Carbon capture and storage (CCS) is one of a limited number of ways to reach the Paris Agreement’s objective of net-zero carbon dioxide (CO2) emissions in the second half of this century. The world’s remaining carbon budget of 900 gigatonnes (Gt) will become depleted around 2040 at the current emissions rate of some 40 Gt per year. Deploying CCS at scale provides an economically feasible way of achieving the net-zero objective. A recent KAPSARC publication, “A Mechanism for CCS in the Post-Paris Era,” developed the concept of a new CCS-specific technology mechanism under Article 6 of the Agreement that could overcome historical barriers to the deployment of CCS. This would take the form of a new tradable asset or carbon storage unit (CSU) representing one verified tonne of CO2 stored or sequestered geologically with no intrinsic emissions reduction value.
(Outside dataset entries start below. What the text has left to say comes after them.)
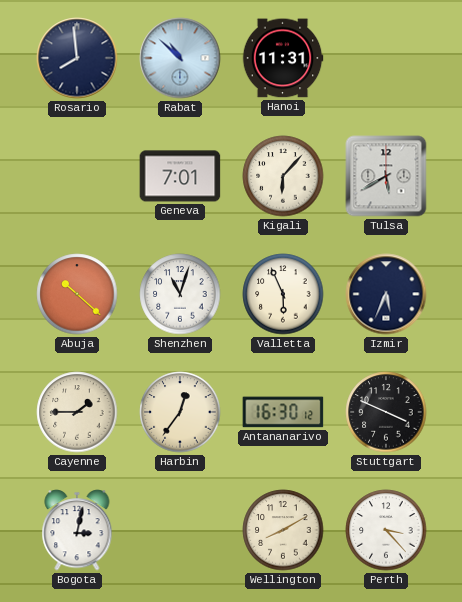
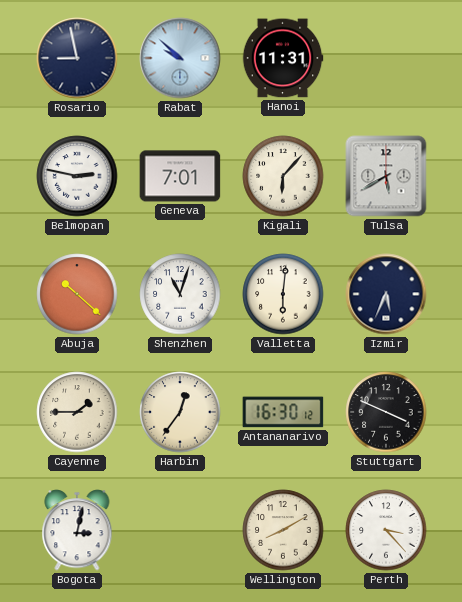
Rosario: 7:59 -> 8:58
Rabat: 10:52 -> 9:52
Belmopan: none -> 2:47
Valletta: 5:56 -> 6:01
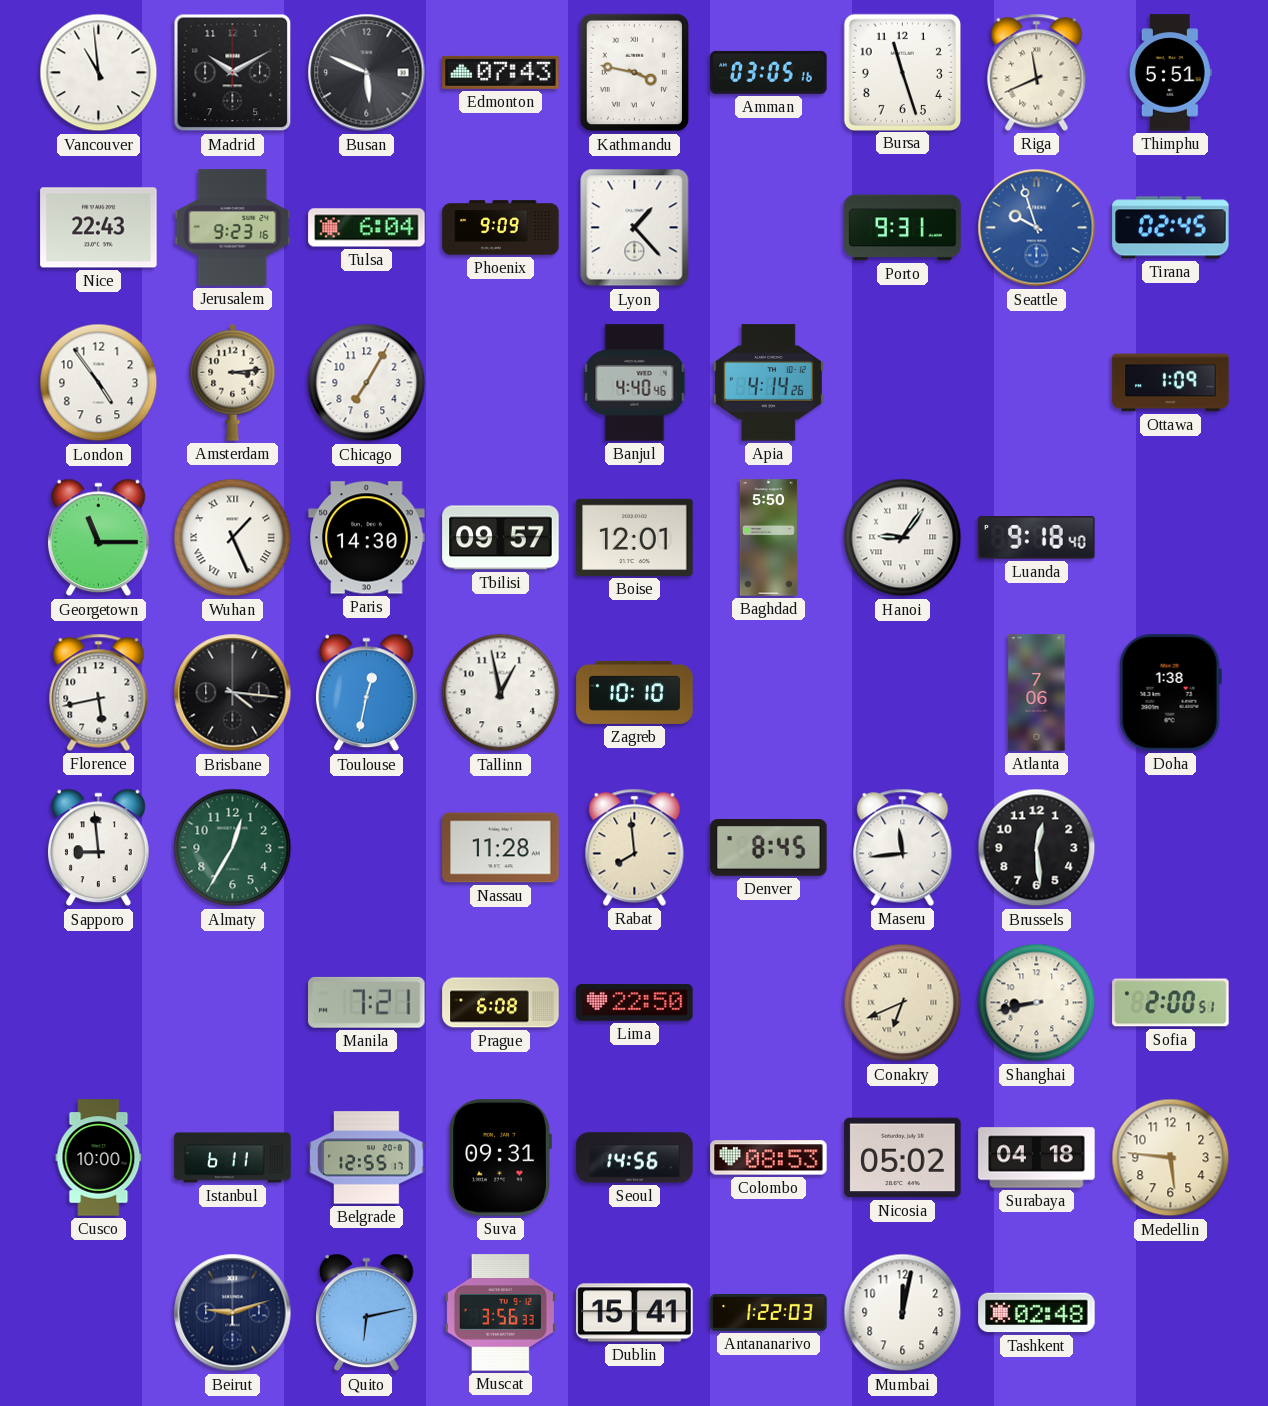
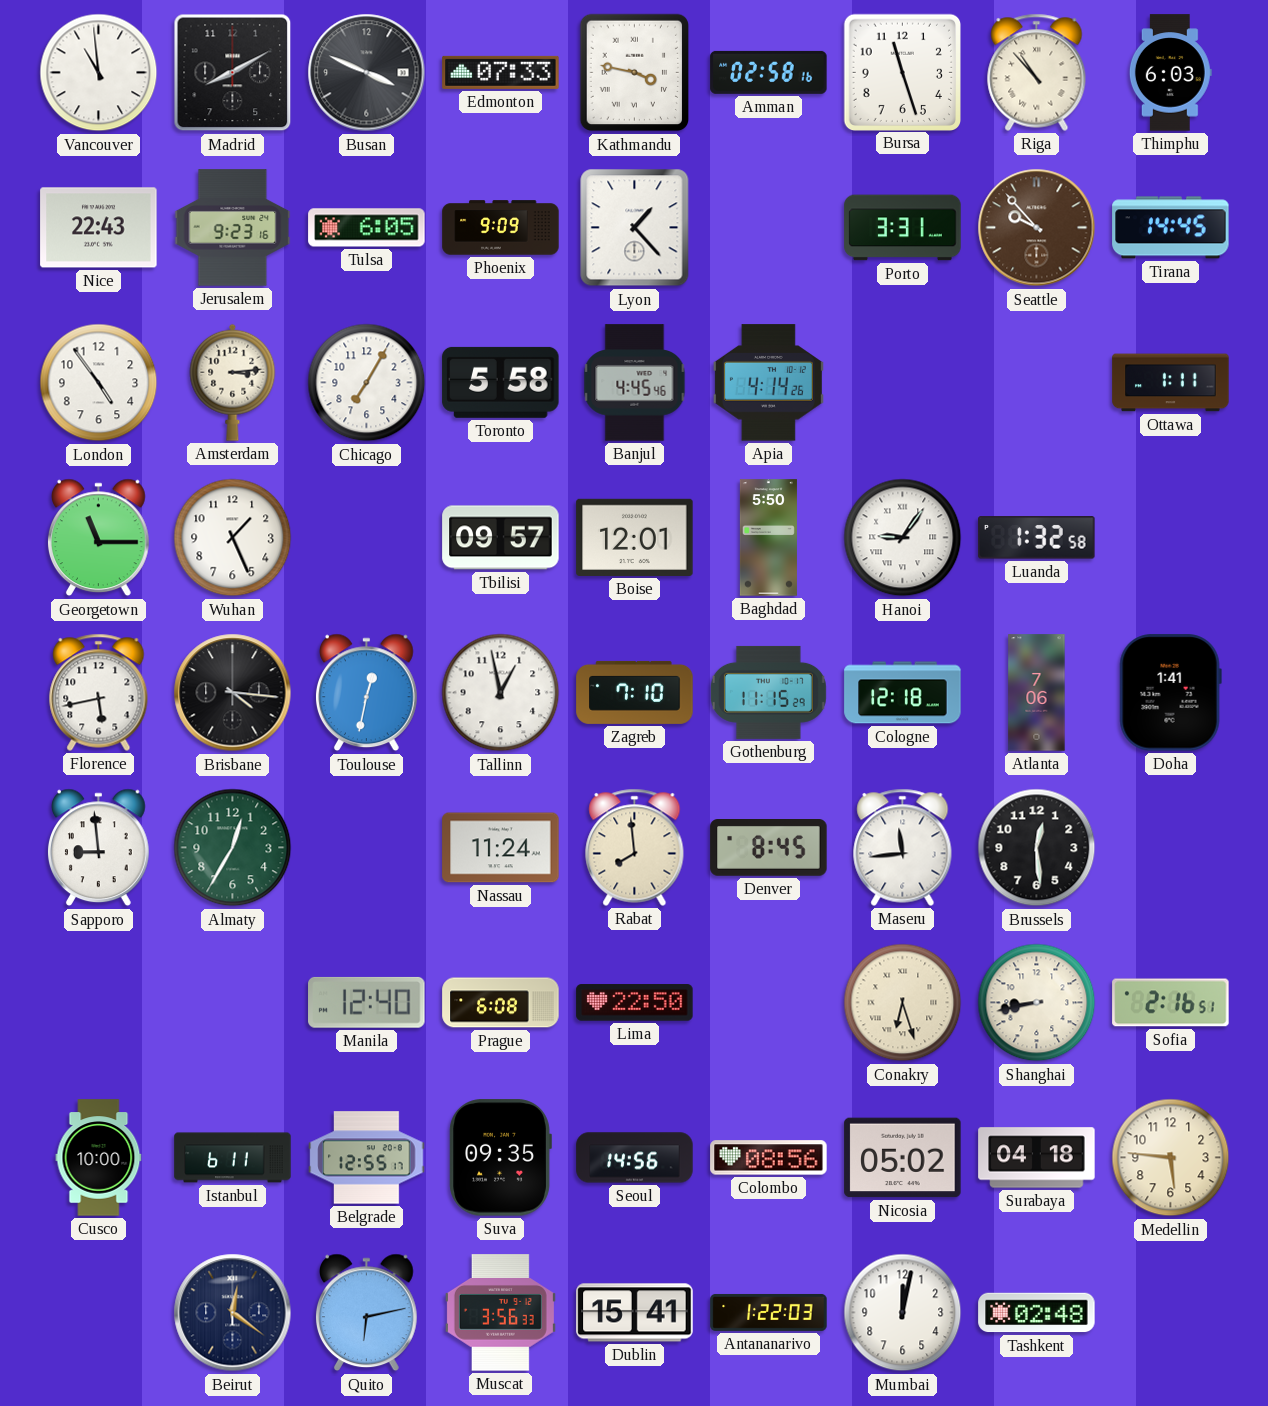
Madrid: 10:10 -> 8:10
Busan: 5:49 -> 3:49
Edmonton: 07:43 -> 07:33
Amman: 03:05 -> 02:58
Riga: 11:41 -> 10:53
Thimphu: 5:51 -> 6:03
Tulsa: 6:04 -> 6:05
Porto: 9:31 -> 3:31
Seattle: 9:57 -> 9:53
Seattle dial: blue -> brown
Tirana: 02:45 -> 14:45
Toronto: none -> 5:58
Banjul: 4:40 -> 4:45
Ottawa: 1:09 -> 1:11
Wuhan numerals: Roman -> Arabic
Paris: 14:30 -> none
Luanda: 9:18 -> 1:32
Zagreb: 10:10 -> 7:10
Gothenburg: none -> 11:15
Cologne: none -> 12:18
Doha: 1:38 -> 1:41
Nassau: 11:28 -> 11:24
Manila: 7:21 -> 12:40
Conakry: 6:41 -> 6:27
Sofia: 2:00 -> 2:16
Suva: 09:31 -> 09:35
Colombo: 08:53 -> 08:56
Beirut: 9:12 -> 12:21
- The CSU approach reframes the climate challenge as one of managing carbon stocks as opposed to annualized carbon emissions flows. It thereby emphasizes climate action on the supply side.
- A CSU would represent a non-greenhouse gas metric under the Paris Agreement. It would be tradable as an internationally transferred mitigation outcome under Article 6.
- Fossil fuels, such as crude oil, could be linked or ‘tagged’ to CSUs that would essentially establish a decarbonized fossil fuel product and help contribute to net-zero emissions.
Demand for CSUs could be incorporated into existing mechanisms and policies that aim to decarbonize oil. The implementation could be pilot-based, transitional and gradually scaled up.
- The ongoing Article 6 negotiations could play a facilitative role in CSU implementation by including multiple metrics based on countries’ national preferences, reflecting the Agreement’s bottom-up spirit of cooperation.